If you own a Toyota that’s amassed at least 100,000 miles, you can e-mail Toyota at Toyota_Social@Toyota.com, inform them you’d like “mileage window cling” and they’ll send you these nifty decals you can place anywhere.
If you’re on Twitter, you can @Toyota with a photo of your odometer, (or not) and someone from their social media team will reach out to you.
Check out a handful of examples of what I mean below.

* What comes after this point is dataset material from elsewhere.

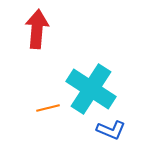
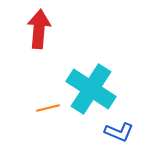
red arrow: moved 2 px right
blue L-shape: moved 8 px right, 2 px down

Congratulations, Nathan! 🙂 If you'd like a Mileage Window Cling to celebrate the occasion, let us know! Send us a message at Toyota_Social@Toyota.com. 🙂 pic.twitter.com/1zLUb8J24j— Toyota USA (@Toyota) October 29, 2018
Congrats on hitting 300k miles in your #Camry, Beth! If you'd like a Mileage Window Cling to celebrate the occasion, let us know! Send us a message at Toyota_Social@Toyota.com. 🙂 pic.twitter.com/nGtOG8yLg9— Toyota USA (@Toyota) October 18, 2018
Why are Toyotas so reliable, anyway?
A thorough explanation why Toyotas are so reliable comes courtesy of a Toyota employee who popped up on Reddit to explain Toyota’s legendary reliability. According to 555_till_666,
“Toyota is very conservative in implementing new tech. Their R&D has pretty advance tech, but for production, everything is validated (probably) twice as much compared to other carmakers, thus by the time it’s green lit for mass production, it’s old tech.
New tech adoption is so slow and difficult, it often frustrate even Toyota employees.“
Besides extensive R&D, Toyota tweaks and adjusts models depending on where that model is. A Toyota Corolla in California is very different from the same model in the United Arab Emirates.
“Toyota R&D, they have regional design houses, with the aim to “localized” parts design as much as possible, even the smallest design (engineering) details.”
“Vietnam tires have tickers sidewalls, because people on Hanoi like to climb over curbs. South Africa’s absorbers are 2mm thicker, because people less likely to brake when they see a rock. Air intakes for tropical countries are placed 15mm higher, because there have more floods. Tiny changes which are easily managed at parts manufacturing level, but have significant impact in reducing failure rate.“
While horsepower numbers, Nurburgring times, and 0-60 MPH blasts might be impressive, what’s more impressive is how a car company can bake in reliability from the get-go.
If you’re reading this, chances are you or someone you know has a Toyota over 100,000 miles. Let them know about these free decals, maybe clue them in why Toyotas are so reliable and, if you’re considering a car for the long haul, you know what brand to consider.